Right from the start, today seemed off. There was an unbearable weight that seemed to have hung itself over the world and no one would tell us why.
Today our school hangs its head in silence, today we all join hands. Today we’ll all stand here for each other because yesterday we lost a friend.
This morning as we all shuffled our way into school, we were stuffed into the cafeteria with no explanation as to why.
And without another word, we were released again leaving us all to ponder as our teachers simply stood by.
We were given no statements, no reason as to why, until just now, they told us our friend had died.
And now the class is half empty, because many needed space to cry. And the ones who remain have turned their music up louder and focused to their work but no work will be done today.
Today is a day to grieve because we cannot do much else. We’ve lost a friend and our school will never be the same again.
I won’t write about the meaning of death or how it’s much too hard to fathom. Instead, I’ll write about the unexpected and how it can be just so awful and random.

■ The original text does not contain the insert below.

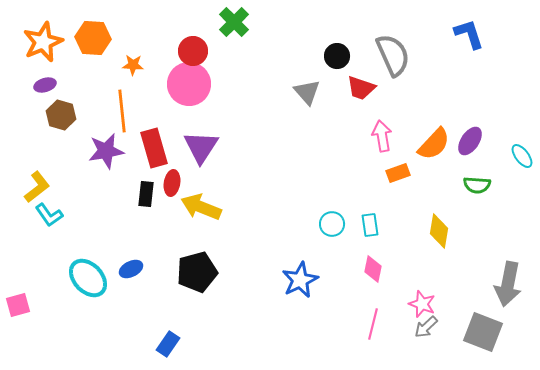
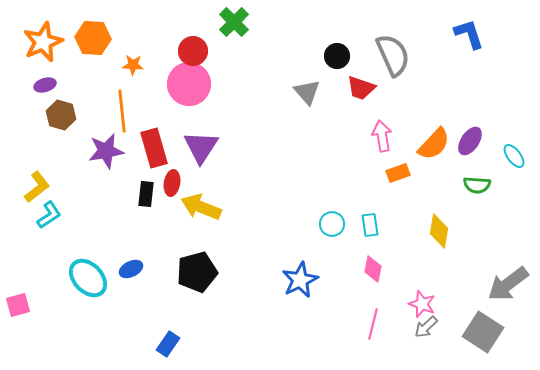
cyan ellipse at (522, 156): moved 8 px left
cyan L-shape at (49, 215): rotated 88 degrees counterclockwise
gray arrow at (508, 284): rotated 42 degrees clockwise
gray square at (483, 332): rotated 12 degrees clockwise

None of us knew it was coming, I mean how could you possibly guess. It’s a train speeding towards you, hitting you dead on because you were already tied to the tracks.
We knew something was wrong but couldn’t guess what and that train flew right through, cutting us in two and leaving for someone else.
Unexpected changes hit and today we’ll all join with our tears.
Today a blanket, woven of pain and sorrows and memories of those taken too soon, will cover us all into tomorrow and we’ll all remember him true to who he is.
He is no longer with us but that doesn’t mean he is no longer our friend. He’s still with us all, just maybe a bit far and we’ll never forget him again.
It’s so sad, the unexpected, when it rips apart what you love. It leaves you torn and in pain and unsure of what you know but above all it leaves you broken.